■ **Work to be completed**:
Each entry below should be written out exactly as it is, with no pictures.

■ **Records shown**:
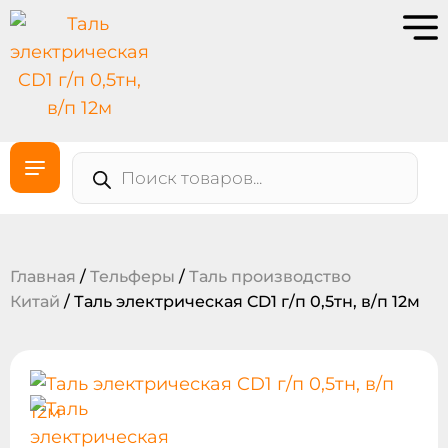
Главная
/
Тельферы
/
Таль производство
Китай
/ Таль электрическая CD1 г/п 0,5тн, в/п 12м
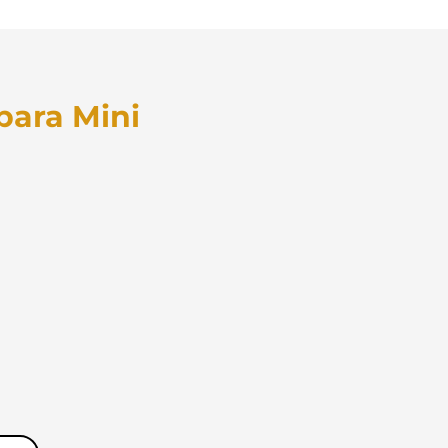
para Mini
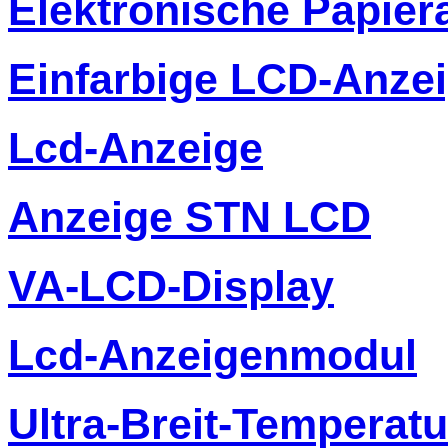
Elektronische Papier
Einfarbige LCD-Anze
Lcd-Anzeige
Anzeige STN LCD
VA-LCD-Display
Lcd-Anzeigenmodul
Ultra-Breit-Temperat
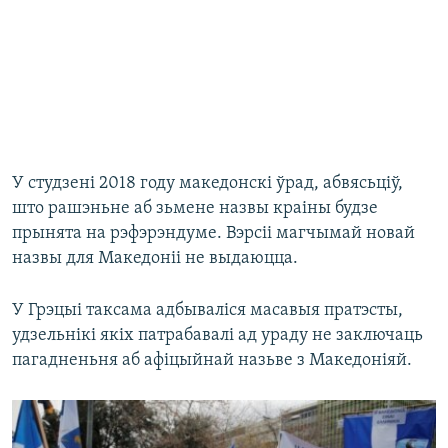
У студзені 2018 году македонскі ўрад, абвясьціў,
што рашэньне аб зьмене назвы краіны будзе
прынята на рэфэрэндуме. Вэрсіі магчымай новай
назвы для Македоніі не выдаюцца.
У Грэцыі таксама адбываліся масавыя пратэсты,
удзельнікі якіх патрабавалі ад ураду не заключаць
пагадненьня аб афіцыйнай назьве з Македоніяй.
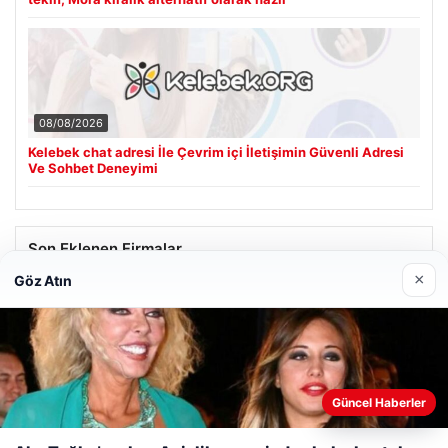
08/08/2026
Kelebek chat adresi İle Çevrim içi İletişimin Güvenli Adresi
Ve Sohbet Deneyimi
Son Eklenen Firmalar
×
Göz Atın
Hastaş Beton
26/05/2026
Güncel Haberler
Web sitemizi nasıl kullandığınızı daha iyi anlayabilmek,
deneyiminizi kişiselleştirmek ve geliştirmek amacıyla çerezler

■ **Result of this exercise**:
Главная
/
Тельферы
/
Таль производство
Китай
/ Таль электрическая CD1 г/п 0,5тн, в/п 12м
para Mini
Elektronische Papier
Einfarbige LCD-Anze
Lcd-Anzeige
Anzeige STN LCD
VA-LCD-Display
Lcd-Anzeigenmodul
Ultra-Breit-Temperat
У студзені 2018 году македонскі ўрад, абвясьціў,
што рашэньне аб зьмене назвы краіны будзе
прынята на рэфэрэндуме. Вэрсіі магчымай новай
назвы для Македоніі не выдаюцца.
У Грэцыі таксама адбываліся масавыя пратэсты,
удзельнікі якіх патрабавалі ад ураду не заключаць
пагадненьня аб афіцыйнай назьве з Македоніяй.
08/08/2026
Kelebek chat adresi İle Çevrim içi İletişimin Güvenli Adresi
Ve Sohbet Deneyimi
Son Eklenen Firmalar
×
Göz Atın
Hastaş Beton
26/05/2026
Güncel Haberler
Web sitemizi nasıl kullandığınızı daha iyi anlayabilmek,
deneyiminizi kişiselleştirmek ve geliştirmek amacıyla çerezler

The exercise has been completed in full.